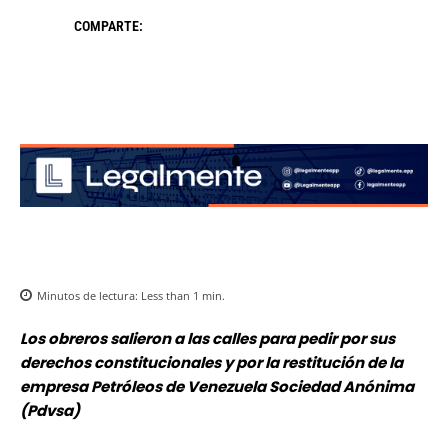
COMPARTE:
Minutos de lectura:
Less than 1
min.
Los obreros salieron a las calles para pedir por sus
derechos constitucionales y por la restitución de la
empresa Petróleos de Venezuela Sociedad Anónima
(Pdvsa)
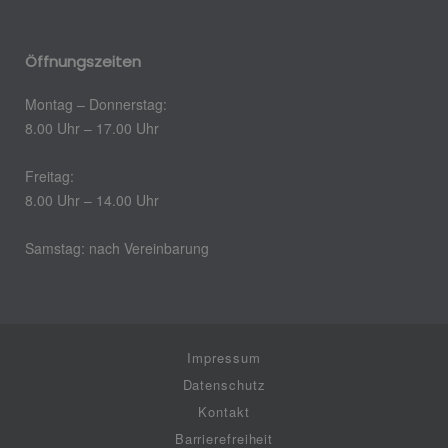
Öffnungszeiten
Montag – Donnerstag:
8.00 Uhr – 17.00 Uhr
Freitag:
8.00 Uhr – 14.00 Uhr
Samstag: nach Vereinbarung
Impressum
Datenschutz
Kontakt
Barrierefreiheit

PROBLEM TO WORK ON. Give back exactly the lines from the one with "Samstag: nach Vereinbarung" through the final line of the material, both ends included, and no others.

FINISHED EXERCISE.
Samstag: nach Vereinbarung
Impressum
Datenschutz
Kontakt
Barrierefreiheit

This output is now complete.